Dans la presse juridique et sur les blogs de confrères, cette jurisprudence a été largement commentée. Les analyses convergent : les clauses AXA ou Generali ont souvent été rédigées avec une technicité propre à rendre difficile leur contestation, et les juridictions du fond les ont appliquées largement. Plusieurs sites soulignent qu’une partie importante des litiges a tourné autour de la formulation « fermeture collective d’établissements dans une même région ou sur le plan national », notion dont l’interprétation a été resserrée au détriment des assurés.

Cette rigueur a été confirmée par l’arrêt de la 2e chambre civile du 12 octobre 2023 (n° 22-13.759).

Toutefois, ce mouvement n’est pas linéaire.

Le tournant de l’arrêt du 25 janvier 2024

L’arrêt Cass. 2e civ., 25 janv. 2024, n° 22-14.739 (Sté Helen Traiteur c/ AXA France IARD) constitue un rappel ferme du cadre légal et marque un rééquilibrage. Il illustre parfaitement l’importance de la rédaction de la clause et la vigilance exigée des assureurs.

Les faits

Une société de traiteur-organisateur de réceptions souscrit un contrat multirisque professionnelle comportant une garantie pertes d’exploitation. À la suite du premier confinement, elle sollicite l’indemnisation de la perte de chiffre d’affaires.

L’assureur refuse, invoquant une clause d’exclusion ainsi rédigée :

« Demeure toutefois exclue :
– la fermeture consécutive à une fermeture collective d’établissements dans une même région ou sur le plan national,
– lorsque la fermeture est la conséquence d’une violation volontaire de la réglementation, de la déontologie ou des usages de la profession. »

La décision de la cour d’appel

La cour d’appel déclare la clause opposable, estimant :

– que l’absence de la conjonction « et » séparant les deux alinéas établissait qu’ils n’étaient pas cumulatifs ;
– que les deux hypothèses étaient distinctes ;
– que la présentation en caractères gras suffisait à répondre aux exigences de l’article L 112-4.

La censure de la Cour de cassation

La Cour casse l’arrêt : l’usage de la conjonction de subordination « lorsque » rend la clause ambiguë. Son interprétation est nécessaire : elle n’est donc pas formelle.

La clause est inopposable à l’assuré.

Cette solution rappelle que, même dans le contexte Covid-19 où les assureurs ont souvent invoqué des exclusions, toute imprécision profite à l’assuré. Les blogs spécialisés et la presse juridique ont largement commenté cette décision, y voyant soit un infléchissement, soit au minimum un rappel à l’ordre adressé aux assureurs sur la qualité rédactionnelle des clauses.

Enjeux pratiques et recommandations

Les analyses doctrinales convergent : l’articulation entre extension de garantie (fermeture administrative, maladie contagieuse, épidémie) et clause d’exclusion constitue le cœur du régime des pertes d’exploitation.

Pour les assurés :

– vérifier systématiquement la rédaction de la clause d’exclusion ;
– relever tout terme nécessitant interprétation (cause identique, fermeture collective, région, lorsqu’il…) ;
– examiner la typographie et la mise en évidence des exclusions ;
– ne pas hésiter à solliciter une expertise juridique en cas de refus de garantie.

Pour les avocats :

– argumenter à la fois sur le terrain de l’opposabilité (L 112-4) et de la formalité/limitation (L 113-1) ;
– mobiliser la jurisprudence récente, en particulier l’arrêt du 25 janvier 2024 ;
– démontrer que la clause n’est pas suffisamment précise ou qu’elle vide la garantie de sa substance.

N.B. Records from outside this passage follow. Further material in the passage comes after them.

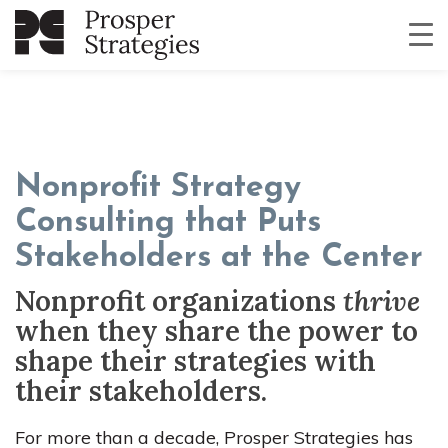
Nonprofit Strategy
Consulting that Puts
Stakeholders at the Center
Nonprofit organizations
thrive
when they share the power to
shape their strategies with
their stakeholders.
For more than a decade, Prosper Strategies has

De nombreux confrères, dans leurs blogs, insistent également sur l’importance de l’information précontractuelle : les assureurs doivent attirer spécialement l’attention de l’assuré sur l’existence d’une exclusion.

Conclusion

La période post-Covid a structuré une jurisprudence fournie sur les pertes d’exploitation. Si les arrêts de 2022 et 2023 semblaient consacrer une approche rigoureuse en faveur des assureurs, l’arrêt du 25 janvier 2024 rappelle que l’exclusion ne s’applique que si elle est rédigée avec une précision irréprochable.

La moindre ambiguïté profite à l’assuré.